Não sou um especialista. Não sei o que fazer. Limito-me a tentar traduzir a revolta e vergonha que são, acredito, partilhadas por todos, incluindo os oficiais do ofício da Justiça quando considerados isoladamente. Em conjunto, é o que se vê! Se o Ministério da Justiça é incapaz de mudar este estado de coisas, talvez a pressão da opinião pública pudesse ajudar desde que estes casos recebessem a cobertura mediática sistemática que merecem. Um dia pode tocar-nos a nós. "Denunciar e envergonhar" podia ser o lema.

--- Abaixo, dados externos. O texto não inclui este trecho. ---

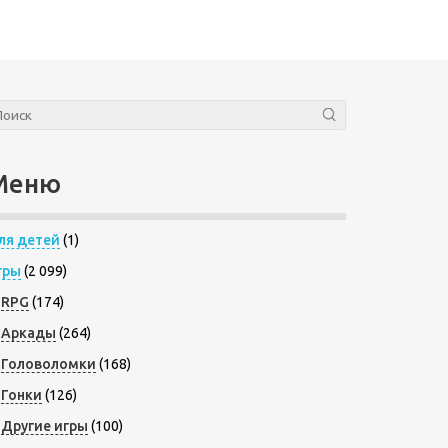
Меню
ля детей
(1)
гры
(2 099)
RPG
(174)
Аркады
(264)
Головоломки
(168)
Гонки
(126)
Другие игры
(100)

Denunciar e envergonhar em casos de morosidade inaceitáveis. Denunciar e envergonhar em casos em que quem decide revela falta de bom senso. A fazer fé na notícia do JN, uma juíza em Coimbra aduziu, não sei se por escrito ou apenas oralmente, como argumento para a suspensão da pena o facto de o arguido pertencer a uma família respeitável, de pessoas de bem, conhecida na cidade. Invertendo os papéis, conjecturou a vergonha do pai em ver o filho condenado por ganância. Concluiríamos que um órfão seria condenado sem apelo. Tal como alguém que não pertencesse a boas e respeitáveis famílias. Aos olhos de muitos, tal deveria ser, pelo contrário, uma agravante. Não vou tão longe, mas que esta senhora juíza revela um peculiar sentido de justiça, que a desacredita e à justiça, lá isso parece-me óbvio. Não há nada nem ninguém que tire daí consequências? Talvez isso ajude a compreender por que chegamos aonde chegamos.
Mas há outros casos que rondam o patológico. O JN tem noticiado, regularmente, o caso do assassinato, às mãos do ex-sogro, de um jovem advogado. O julgamento foi polémico tendo surgido insinuações de que a tal não seria estranho o facto de a filha do assassino ser juíza. O calvário dos pais do malogrado advogado não terminou com a condenação do homicida. "Avós sem ver a neta 196 dias após decisão judicial", titulava o JN. Instituições as mais variadas tratam o assunto com o zelo burocrático típico de gente sem alma, receptiva a todo o tipo de expediente dilatório. Coloco-me no papel dos avós e pergunto-me: se de um dos lados não estivesse uma juíza o processo teria a mesma morosidade? Se a reforma do Estado não passar por aqui, de pouco adianta.
P.S. Os diferentes linguajares são sinal de identidade regional. O JN publicar artigos e reportagens sobre chapéus-de-sol é uma contradição nos termos. Ou não?